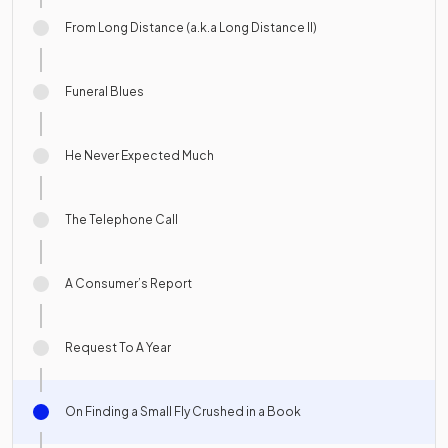
From Long Distance (a.k.a Long Distance II)
Funeral Blues
He Never Expected Much
The Telephone Call
A Consumer’s Report
Request To A Year
On Finding a Small Fly Crushed in a Book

◆ ◆ ◆ ◆

TASK OBJECTIVE:
This exercise asks for the line with "The Telephone Call" and all lines after it through the end of the records above, retyped exactly and with nothing else.

EXERCISE RESPONSE:
The Telephone Call
A Consumer’s Report
Request To A Year
On Finding a Small Fly Crushed in a Book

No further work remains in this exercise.